Now, we will multiply the whole condition with $b + x$,
$ \Rightarrow \dfrac{{a + x}}{{b + x}} \times (b + x) < \dfrac{a}{b} \times (b + x)$
On further solving we get,
$ \Rightarrow (a + x) < \dfrac{{a(b + x)}}{b}$
Now, we will multiply the whole condition with b,
$ \Rightarrow (a + x) \times b < \dfrac{{a(b + x)}}{b} \times b$
On further solving we get,
$ \Rightarrow b(a + x) < a(b + x)$
(Where, a, b are positive.)
On simplifying,
$ \Rightarrow ab + bx < ab + ax$
Now, subtract $ab$ from both sides,
$
   \Rightarrow ab + bx - ab < ab + ax - ab \\
   \Rightarrow bx < ax \\
 $
Divide by x on both sides,
$ \Rightarrow \dfrac{{bx}}{x} < \dfrac{{ax}}{x}$
(x is positive)
On further solving, we get,
$ \Rightarrow b < a$
Which is also given in our question, hence the condition \[\dfrac{{a + x}}{{b + x}} < \dfrac{a}{b}\] is proved by the help of the given conditions i.e, $a > b$ and x is positive.

Note: We have proved the given condition \[\dfrac{{a + x}}{{b + x}} < \dfrac{a}{b}\] is true by firstly assuming it true, and after solving it we reached to the condition that is given in the question i.e.$a > b$, which proves that the given condition is true.
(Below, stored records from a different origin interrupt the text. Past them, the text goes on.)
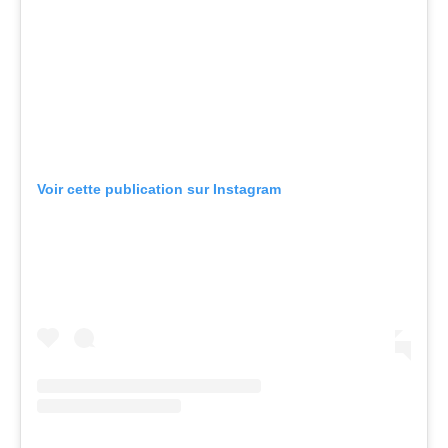
Voir cette publication sur Instagram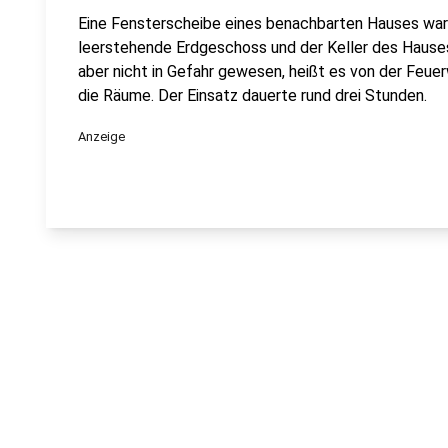
Eine Fensterscheibe eines benachbarten Hauses war 
leerstehende Erdgeschoss und der Keller des Hause
aber nicht in Gefahr gewesen, heißt es von der Feue
die Räume. Der Einsatz dauerte rund drei Stunden.
Anzeige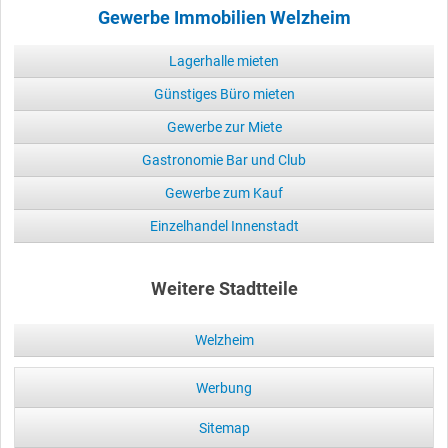
Gewerbe Immobilien Welzheim
Lagerhalle mieten
Günstiges Büro mieten
Gewerbe zur Miete
Gastronomie Bar und Club
Gewerbe zum Kauf
Einzelhandel Innenstadt
Weitere Stadtteile
Welzheim
Werbung
Sitemap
We can also prove this condition by assuming$a = 2$, then b should be less than a$(a > b)$, then we assume $b = 1$, and x is positive, so we assume$x = 3$. Now, let us substitute the values of a, b and x into the condition,
$ \Rightarrow \dfrac{{2 + 3}}{{1 + 3}} < \dfrac{2}{1}$
On further solving, we get,
$
   \Rightarrow \dfrac{5}{4} < 2 \\
   \Rightarrow 1.25 < 2 \\
 $
Hence, proved that the given condition is true.